In 1998, Vitrenko again became a People’s Deputy of Ukraine. The next year, he runs for president of Ukraine. During the election campaign, on October 2, 1999, in Krivoy Rog, after meeting with voters, two RGD-5 live grenades fly at her and the deputies accompanying her. The leader of the PSPU and several other people receive shrapnel wounds. Colleagues and supporters immediately saw the hand of Moroz or then President Leonid Kuchma in the attack on the “fighter against the regime”. Political opponents – “self-order” in order to pity the public and attract new sympathizers. The result of the race – 2 886 972 votes (10.97%), 4th place out of 13 possible in the first round.
Subsequent attempts to get into the Verkhovna Rada or take the main office at 11 Bankova Street were in vain. The last one was in the 2006 parliamentary elections as part of the Bloc of Natalia Vitrenko The People’s Opposition, after which Vitrenko tried for a long time to prove that the votes of her political force were simply stolen during the count. By the way, according to Maxim Kurochkin, a Russian businessman with an ambiguous reputation, who was shot dead in the spring of 2007 (also known as Max Besheny), in the last elections he was involved in financing the PSPU.
Early February 2007 year Natalia Vitrenko announced the transition to total opposition, both to President Viktor Yushchenko and Prime Minister Viktor Yanukovych.

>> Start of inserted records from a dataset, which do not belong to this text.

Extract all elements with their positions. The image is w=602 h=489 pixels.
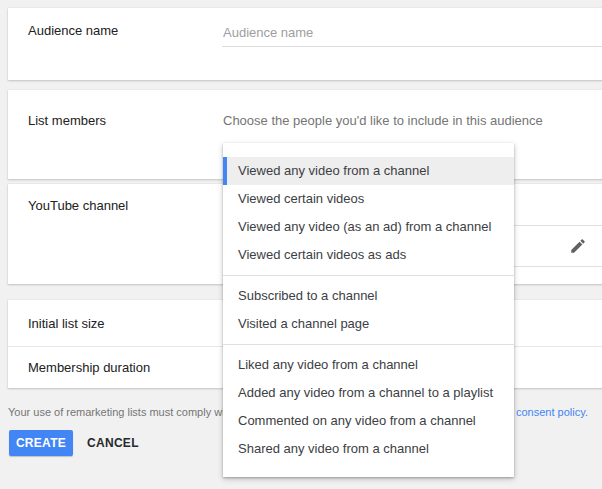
audience-name-underline <box>222 46 602 47</box>
menu-item-viewed-certain-videos[interactable]: Viewed certain videos <box>223 185 514 213</box>
consent-policy-wrap: consent policy. <box>516 406 588 418</box>
menu-divider <box>223 344 514 345</box>
audience-name-input[interactable] <box>223 20 601 44</box>
membership-duration-label: Membership duration <box>28 360 150 375</box>
consent-policy-period: . <box>585 406 588 418</box>
menu-item-viewed-any-video[interactable]: Viewed any video from a channel <box>223 157 514 185</box>
menu-item-added-to-playlist[interactable]: Added any video from a channel to a play… <box>223 379 514 407</box>
audience-name-label: Audience name <box>28 23 118 38</box>
menu-item-commented[interactable]: Commented on any video from a channel <box>223 407 514 435</box>
create-button[interactable]: CREATE <box>9 430 73 456</box>
consent-policy-link[interactable]: consent policy <box>516 406 585 418</box>
menu-item-viewed-certain-videos-as-ads[interactable]: Viewed certain videos as ads <box>223 241 514 269</box>
audience-name-card: Audience name <box>8 8 602 80</box>
menu-item-liked-any-video[interactable]: Liked any video from a channel <box>223 351 514 379</box>
list-members-label: List members <box>28 113 106 128</box>
youtube-channel-label: YouTube channel <box>28 198 128 213</box>
menu-divider <box>223 275 514 276</box>
list-members-hint[interactable]: Choose the people you'd like to include … <box>223 113 543 128</box>
menu-item-shared[interactable]: Shared any video from a channel <box>223 435 514 463</box>
menu-item-subscribed[interactable]: Subscribed to a channel <box>223 282 514 310</box>
menu-item-visited-channel-page[interactable]: Visited a channel page <box>223 310 514 338</box>
initial-list-size-label: Initial list size <box>28 316 105 331</box>
list-members-dropdown-menu: Viewed any video from a channel Viewed c… <box>223 143 514 477</box>
menu-item-viewed-any-video-as-ad[interactable]: Viewed any video (as an ad) from a chann… <box>223 213 514 241</box>
pencil-edit-icon[interactable] <box>569 237 587 255</box>
remarketing-disclaimer-text: Your use of remarketing lists must compl… <box>8 406 225 418</box>
create-audience-form: Audience name List members Choose the pe… <box>0 0 602 489</box>
cancel-button[interactable]: CANCEL <box>87 430 139 456</box>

On the elections 2012 neither Vitrenko nor the party headed by her took part, due to the lack of necessary funds.
On March 18, 2017, the XXXI Extraordinary Congress of the Progressive Socialist Party of Ukraine was held in Kiev, which re-elected Natalia Vitrenko to the post of party chairman.
Views and assessments. The party and its leader entered the extraordinary election campaign of 2007 with ideas and slogans already familiar to the public. Socialism, CES, brotherhood with Russia and Belarus are good. Capitalism, the International Monetary Fund, NATO, friendship with Washington is bad. Moreover, if the leaders and activists of progressive socialists manage to fight the IMF, as a rule, only in words, then against the Euro-Atlantic integration of Ukraine – in deeds. Perhaps, not a single more or less noticeable event with the participation of representatives of the North Atlantic Alliance is complete without pickets of the PSPU, fiery speeches by Vitrenko and Marchenko, and hysterical antics of the most “advanced” supporters of Natalia Mikhailovna. Another strongest irritant for the PSPU and a reason to remind yourself is November 10, the birthday of the Ukrainian Insurgent Army, which more than once ended in a brawl with nationalist veterans and their young followers.

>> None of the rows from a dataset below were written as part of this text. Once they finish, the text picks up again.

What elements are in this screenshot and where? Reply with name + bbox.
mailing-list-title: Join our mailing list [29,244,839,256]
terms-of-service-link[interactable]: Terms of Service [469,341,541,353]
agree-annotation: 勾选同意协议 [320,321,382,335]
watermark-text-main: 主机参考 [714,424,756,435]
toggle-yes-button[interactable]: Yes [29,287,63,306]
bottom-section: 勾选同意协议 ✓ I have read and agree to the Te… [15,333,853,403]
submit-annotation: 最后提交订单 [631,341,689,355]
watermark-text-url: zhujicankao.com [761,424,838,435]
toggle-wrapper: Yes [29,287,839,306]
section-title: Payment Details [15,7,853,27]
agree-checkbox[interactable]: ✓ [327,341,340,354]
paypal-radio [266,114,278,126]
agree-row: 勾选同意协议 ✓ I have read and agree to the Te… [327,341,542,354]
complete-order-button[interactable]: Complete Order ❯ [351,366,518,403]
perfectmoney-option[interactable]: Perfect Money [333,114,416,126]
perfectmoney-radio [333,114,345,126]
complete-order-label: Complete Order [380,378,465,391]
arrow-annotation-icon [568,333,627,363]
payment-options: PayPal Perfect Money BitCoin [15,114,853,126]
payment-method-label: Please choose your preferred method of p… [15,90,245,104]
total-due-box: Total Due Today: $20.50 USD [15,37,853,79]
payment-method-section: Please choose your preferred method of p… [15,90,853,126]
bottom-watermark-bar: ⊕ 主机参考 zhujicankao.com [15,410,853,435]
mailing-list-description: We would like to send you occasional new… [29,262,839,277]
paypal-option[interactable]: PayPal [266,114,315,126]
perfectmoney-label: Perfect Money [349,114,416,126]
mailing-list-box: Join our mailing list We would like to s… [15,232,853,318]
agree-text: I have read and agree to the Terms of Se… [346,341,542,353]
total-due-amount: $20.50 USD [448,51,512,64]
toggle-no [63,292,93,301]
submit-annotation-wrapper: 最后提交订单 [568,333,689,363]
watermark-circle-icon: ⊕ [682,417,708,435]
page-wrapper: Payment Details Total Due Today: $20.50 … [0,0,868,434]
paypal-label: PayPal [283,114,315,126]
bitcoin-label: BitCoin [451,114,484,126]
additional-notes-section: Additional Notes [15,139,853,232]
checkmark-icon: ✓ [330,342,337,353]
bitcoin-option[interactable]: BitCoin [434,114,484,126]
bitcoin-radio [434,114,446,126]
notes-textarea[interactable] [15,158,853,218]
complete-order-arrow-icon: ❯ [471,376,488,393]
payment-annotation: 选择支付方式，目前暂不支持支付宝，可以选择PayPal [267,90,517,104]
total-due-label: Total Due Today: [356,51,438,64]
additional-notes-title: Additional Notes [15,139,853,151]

Vitrenko herself positions her party as truly independent and truly oppositional and uncompromising. At the same time, a number of observers consider the PSPU a structure with which the leading political players, if common interests are determined, may well agree, even if there is an ideological gap between them. An example of such cooperation can be considered joint anti-NATO speeches with the “oligarchic” Party of Regions.
Family. Vitrenko was twice married and divorced. She has three children: Olga (b. 1972), Yuri (b. 1977), Marina (b. 1983). Grandchildren: Mikhail – (born 2000), Christina – (born 2004) and Grigory – (born 2007), Margarita – (born 2015).
Son of Natalia Vitrenko – Yuri completed postgraduate studies at the Institute of International Relations, Glava NAK Naftogaz of Ukraine.